- Country: United States of America
- State: New York
- County: Broome County
- City: Binghamton
- ZIP code: 13904
- Area code: 607
- Website: http://www.cityofbinghamton.com

= East Side, Binghamton =

The East Side, as the name implies, is a neighborhood in the eastern section of the New York State city of Binghamton. It is primarily an urban residential neighborhood with retail along Court and Robinson streets and pockets of industry scattered along the train tracks.

The East Side can be defined as encompassing the area north of the Susquehanna River, east of the Brandywine Highway (NY-7), downtown and the North Side, west of the town of Kirkwood and south of the Quickway, (NY-17)/(I-81).
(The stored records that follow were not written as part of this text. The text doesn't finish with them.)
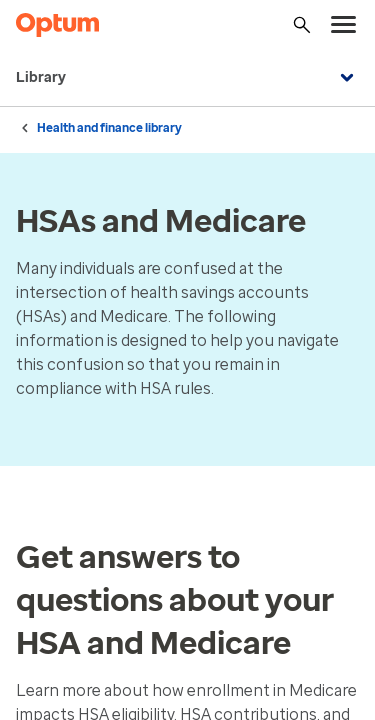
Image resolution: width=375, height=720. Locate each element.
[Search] (302, 25)
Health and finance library (109, 128)
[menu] (344, 25)
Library (187, 78)
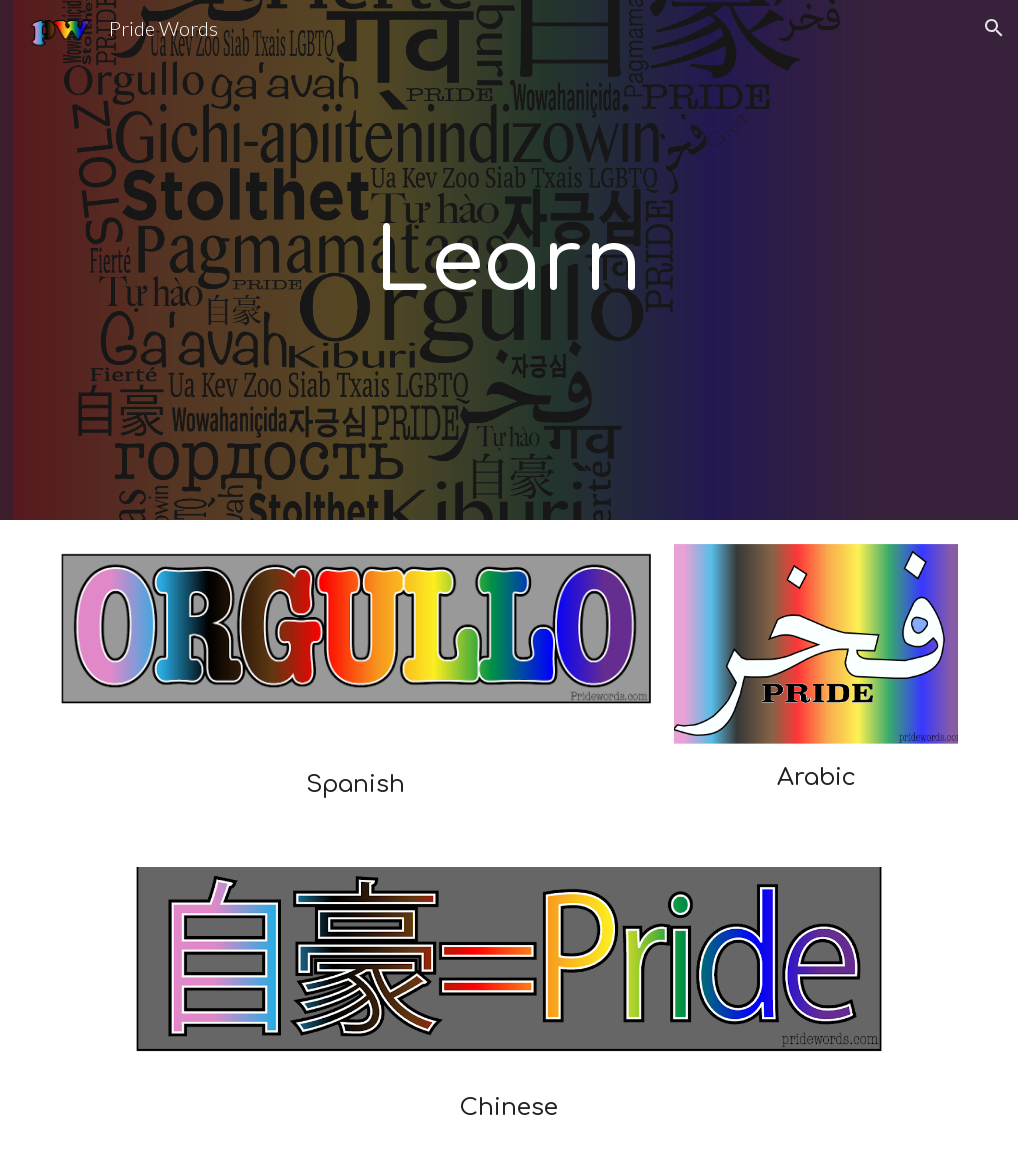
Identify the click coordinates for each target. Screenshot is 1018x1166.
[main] (509, 260)
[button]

The area's "main drag" is Court Street which runs just north of the Norfolk Southern tracks and the Susquehanna River. It connects the Eastside directly to Downtown Binghamton and Kirkwood. It has a number of restaurants, gas stations, services, and light industries.

The area's secondary thoroughfare is Robinson Street. The Cameo Theater is a New York State landmark located on Robinson Street on the East Side. Located on that street are three churches: a baptist, Methodist, and East Side Congregational Church. The Congregational Church doubled in size in the 1910s.

The New York State Inebriate Asylum, located just west of the Kirkwood Town Line at the foot of Robinson Street, is a National Historic Landmark that was the first health facility to treat alcoholism as a disease.

The neighborhood became "blighted" in the early 21st century. A planned commercial redevelopment was canceled in 2017.